Two 19-year-olds are facing possible felony charges after Indiana Crime Guns Task Force detectives say they caught the pair in Indianapolis with illegal firearms, drug residue and parts that can turn pistols into fully automatic weapons. The evidence is now in the hands of the Marion County prosecutor, who will decide what happens next.

Arrests and evidence recovered

Task force detectives arrested 19-year-old Jordon Spearman and 19-year-old Ovando Richardson, according to WISH-TV. Investigators say Spearman was carrying a loaded handgun with a high-capacity magazine and a machine-gun conversion device, and that the gun later turned out to be stolen. Richardson was allegedly armed with a handgun equipped with a drum-style magazine, and officers reported finding small quantities of cocaine and marijuana during the searches.

Task force operations in context

Those kinds of conversion devices and oversized magazines have been popping up again and again in recent Indiana Crime Guns Task Force cases. Earlier this month, a separate sweep turned up several firearms, including two fitted with machine-gun conversion devices, underscoring the unit's focus on weapons modified to increase lethality, as reported by WRTV.

Charges and court status

Spearman was arrested on preliminary counts of possession of a machine gun and possession of cocaine, while Richardson was booked on preliminary charges that include dealing marijuana and unlawful carrying of a handgun with a prior conviction, WISH-TV reports. The Marion County Prosecutor’s Office will decide whether to move forward with formal charges, and online court records show cases were opened without charges in Marion Superior Court 3 while investigators finish processing the evidence. According to the reporting, a judge also approved the seizure of $1,052 in cash that officers say they recovered during the investigation.

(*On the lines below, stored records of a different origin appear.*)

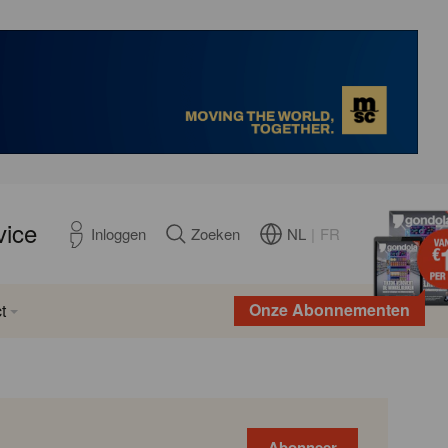
vice
NL
|
FR
Inloggen
Zoeken
Onze Abonnementen
t
Abonneer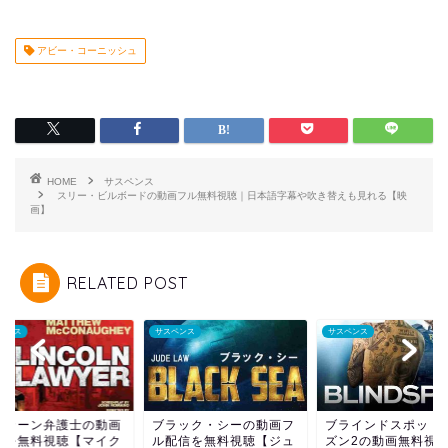
アビー・コーニッシュ
HOME
サスペンス
スリー・ビルボードの動画フル無料視聴｜日本語字幕や吹き替えも見れる【映
画】
RELATED POST
ペンス
サスペンス
サスペンス
ンカーン弁護士の動画
ブラック・シーの動画フ
ブラインドスポット
ルを無料視聴【マイク
ル配信を無料視聴【ジュ
ズン2の動画無料視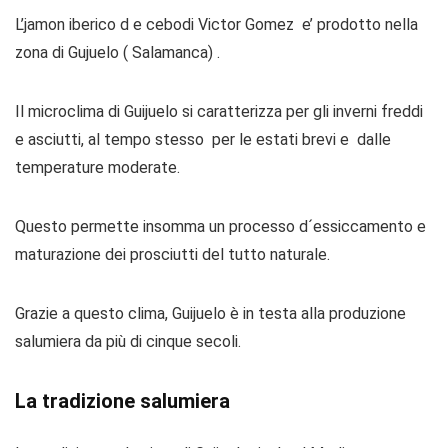
L’jamon iberico d e cebodi Victor Gomez e’ prodotto nella
zona di Gujuelo ( Salamanca) .
Il microclima di Guijuelo si caratterizza per gli inverni freddi
e asciutti, al tempo stesso per le estati brevi e dalle
temperature moderate.
Questo permette insomma un processo d´essiccamento e
maturazione dei prosciutti del tutto naturale.
Grazie a questo clima, Guijuelo è in testa alla produzione
salumiera da più di cinque secoli.
La tradizione salumiera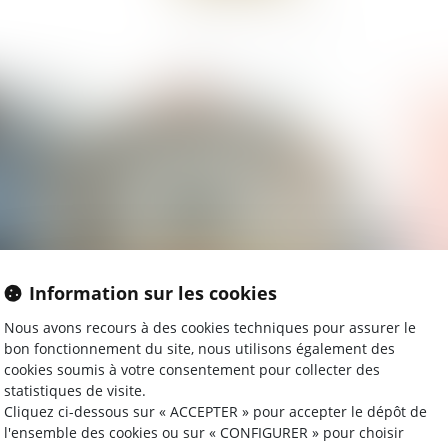
Information sur les cookies
19/05/2026
14
Nous avons recours à des cookies techniques pour assurer le
bon fonctionnement du site, nous utilisons également des
n-
Bail 3 6 9 : durée, loyer, sortie, ce que vous
N’
cookies soumis à votre consentement pour collecter des
signez
im
statistiques de visite.
Cliquez ci-dessous sur « ACCEPTER » pour accepter le dépôt de
Lire la suite
l'ensemble des cookies ou sur « CONFIGURER » pour choisir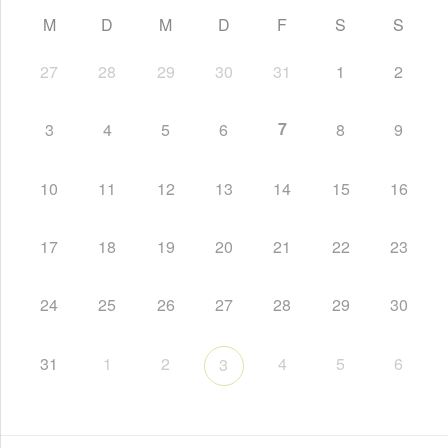
M
D
M
D
F
S
S
27
28
29
30
31
1
2
7
3
4
5
6
8
9
10
11
12
13
14
15
16
17
18
19
20
21
22
23
24
25
26
27
28
29
30
31
1
2
4
5
6
3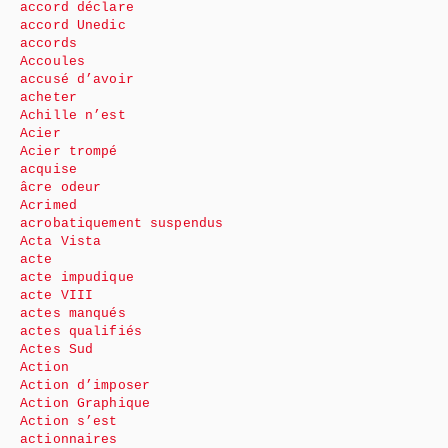
accord déclare
accord Unedic
accords
Accoules
accusé d’avoir
acheter
Achille n’est
Acier
Acier trompé
acquise
âcre odeur
Acrimed
acrobatiquement suspendus
Acta Vista
acte
acte impudique
acte VIII
actes manqués
actes qualifiés
Actes Sud
Action
Action d’imposer
Action Graphique
Action s’est
actionnaires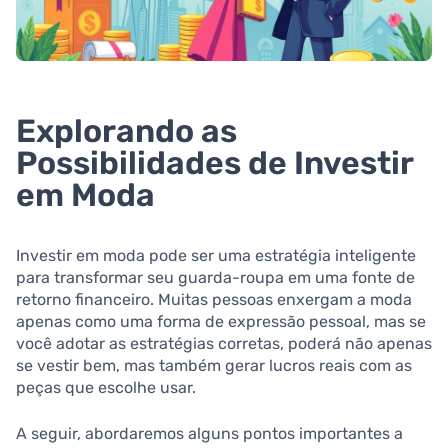
Explorando as
Possibilidades de Investir
em Moda
Investir em moda pode ser uma estratégia inteligente
para transformar seu guarda-roupa em uma fonte de
retorno financeiro. Muitas pessoas enxergam a moda
apenas como uma forma de expressão pessoal, mas se
você adotar as estratégias corretas, poderá não apenas
se vestir bem, mas também gerar lucros reais com as
peças que escolhe usar.
A seguir, abordaremos alguns pontos importantes a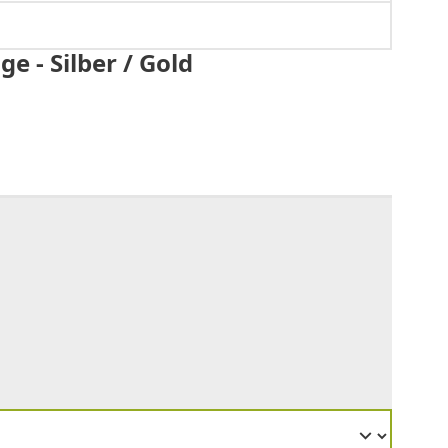
e - Silber / Gold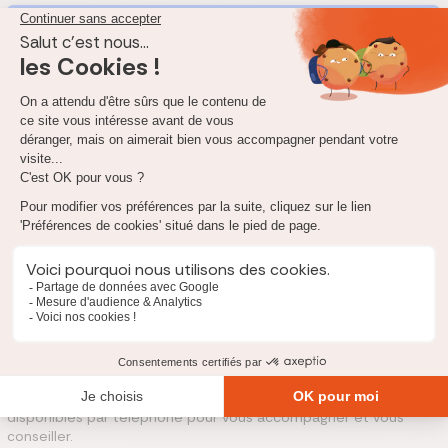
Quel remboursement de chirurgie bariatrique par la
mutuelle santé ?
Pour compléter les remboursements de la Sécurité Sociale,
nombreux sont ceux qui choisissent de souscrire une bonne
mutuelle santé. Celle-ci vous indemnisera tout ou partie (selon
le contrat souscrit) du reste à charge.
Les complémentaires santé ont deux moyens d’exprimer le
montant de votre remboursement : en forfait, ou en
pourcentage. Dans le cas du forfait, votre mutuelle santé vous
octroie une somme fixe à dépenser tous les ans. Dans le cas du
pourcentage, votre mutuelle vous rembourse selon un
pourcentage de la base de remboursement de la Sécurité
Sociale. Plus ce pourcentage est élevé, meilleur sera votre
remboursement.
Pour trouver une mutuelle adaptée à vos besoins et à vos
dépenses de santé, n'hésitez pas à utliser notre comparateur
en ligne et gratuit (en haut de cette page) pour obtenir
rapidement un devis. En cas de besoin, nos experts seront
disponibles par téléphone pour vous accompagner et vous
conseiller.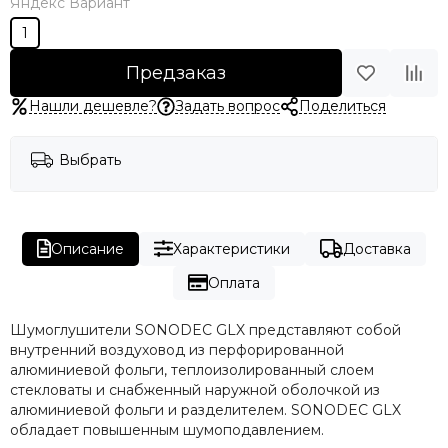
Яндекс Вариант
1
Предзаказ
Нашли дешевле?
Задать вопрос
Поделиться
Выбрать
Описание
Характеристики
Доставка
Оплата
Шумоглушители SONODEC GLX представляют собой
внутренний воздуховод из перфорированной
алюминиевой фольги, теплоизолированный слоем
стекловаты и снабженный наружной оболочкой из
алюминиевой фольги и разделителем. SONODEC GLX
обладает повышенным шумоподавлением.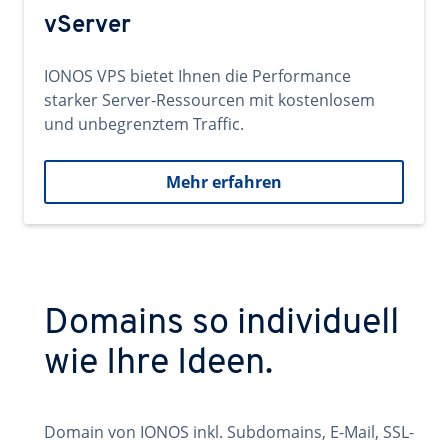
vServer
IONOS VPS bietet Ihnen die Performance
starker Server-Ressourcen mit kostenlosem
und unbegrenztem Traffic.
Mehr erfahren
Domains so individuell
wie Ihre Ideen.
Domain von IONOS inkl. Subdomains, E-Mail, SSL-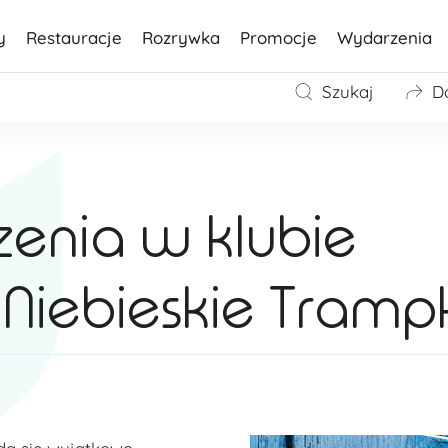
y
Restauracje
Rozrywka
Promocje
Wydarzenia
Szukaj
D
nia w klubie
iebieskie Trampk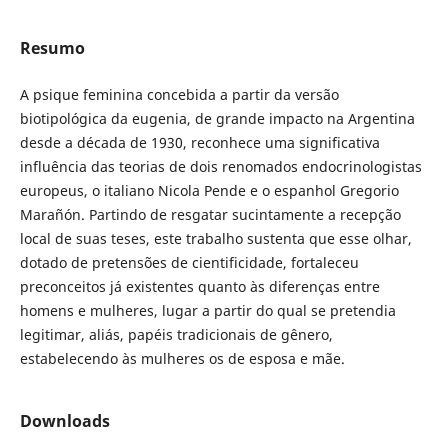
Resumo
A psique feminina concebida a partir da versão
biotipológica da eugenia, de grande impacto na Argentina
desde a década de 1930, reconhece uma significativa
influência das teorias de dois renomados endocrinologistas
europeus, o italiano Nicola Pende e o espanhol Gregorio
Marañón. Partindo de resgatar sucintamente a recepção
local de suas teses, este trabalho sustenta que esse olhar,
dotado de pretensões de cientificidade, fortaleceu
preconceitos já existentes quanto às diferenças entre
homens e mulheres, lugar a partir do qual se pretendia
legitimar, aliás, papéis tradicionais de gênero,
estabelecendo às mulheres os de esposa e mãe.
Downloads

Numbers and the bigger picture

The arrests are part of a longer-running regional push to choke off the supply of crime guns. The task force seized 115 illegal firearms and 167 machine-gun conversion devices in the first quarter of 2025, Axios reported. Law enforcement officials told Axios that narcotics and crime guns frequently travel together, and that the task force's multi-county footprint is designed to track weapons used in crimes and disrupt trafficking networks beyond a single neighborhood or city line.

What officials say

Police argue that every illegally modified gun they pull off the street is one less potential tragedy. “We will never know what type of violence this investigation may have prevented,” Chief Randal Taylor told WRTV. Detectives say they will keep following leads while prosecutors review the case file, and neighbors should expect follow-up activity as investigators work to trace the guns' origins and determine whether additional charges are warranted.